The arrows on the fourth line are string bends, and the wiggly line on the fourth line is a tremolo pick because I couldn’t be bothered writing out the exact number of times that note was played. The fifth line also has a “1/2 bend”. The bottom line has a double-stop (two lead notes at once) harmony part which I didn’t play in the video but if you feel like doing some double-stops, those are the notes, it’s not too tricky.
Here’s the crazy solo that begins at 1:50. The hardest part is easily the fourth line, which I didn’t play that well in the final video either at full speed OR slowed down, although I think I actually got it more correct at full speed.
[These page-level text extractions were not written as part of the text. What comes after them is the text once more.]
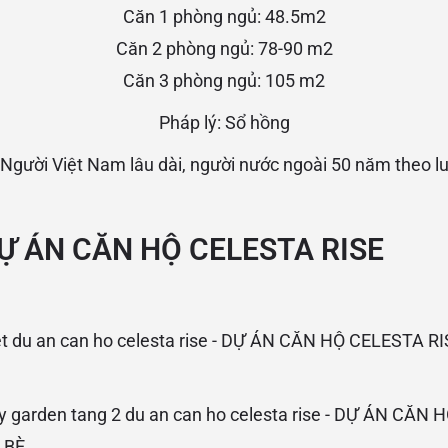
Căn 1 phòng ngủ: 48.5m2
Căn 2 phòng ngủ: 78-90 m2
Căn 3 phòng ngủ: 105 m2
Pháp lý: Sổ hồng
 Người Việt Nam lâu dài, người nước ngoài 50 năm theo l
Ự ÁN CĂN HỘ
CELESTA RISE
My playing on the third line isn’t exactly the same as the recording either, I’m playing a little lower, probably one inversion removed.
Note that once this solo finishes, the song then goes back to the square bracketed chords on the second line of the second page and continues from there. After that, I didn’t write the rest out but it’s all just essentially repeats of what has happened earlier in the piece so you won’t have any problems if you’ve gotten this far. The ending is just “whatever in C minor”.
The video starts with the intro solo, short solo and main solo all played at about half-speed (so you can see what’s going on), and then I tackle everything at once at full speed. As usual, I don’t play it exactly right because 1. I fucked up a few bits and couldn’t be fucked re-recording or editing myself enough times to get it 100% right and 2. there’s certain sections where I prefer to “play it my own way” to some extent, (and interestingly, IU’s guitarists aren’t all that good at it live either, Park Juwon probably had quite a few cracks at it in the studio so don’t feel too bad if you sound a bit rusty like I do). As usual, the video isn’t for me to show off how well (or not) I can play anyway, it’s to help YOU play, because the tabs are a bit hard to follow without some visuals as well. You’ll need some good economy of motion to be able to get the speed up – try to minimise both your left-hand and right-hand movements as much as you can while playing the faster material. The song is motherfucking hard as fuck so if you can play this any better than I did in this video, rest assured that you’re good – hopefully this video will help you get there!
For the guitar-spotters, the electric guitar used here is an Epiphone Wildkat, which is a “fake hollowbody” – it has hollow f-holes but they’re just for show as it’s also wood-blocked underneath the pickups, the guitar therefore has no acoustic sound and is essentially an electric guitar only. The Wildkat is slightly bigger than a Gibson Les Paul but not as big as your usual Gibson and Epiphone hollowbody guitars like the ES-335, Casino, Sheraton etc. It’s a great guitar for clean playing but it really sounds like garbage when distorted heavily, if you’re a jazz/blues/50s rock player I’d recommend it, just don’t try to use it with saturated distortion because the instrument will just make the most horrible feedback imaginable, and not the good kind.
Anyway, that’s all for this post – have fun attempting this piece if you’re up for the challenge, but if not I promise the next Kpopalypse tab will be something easier!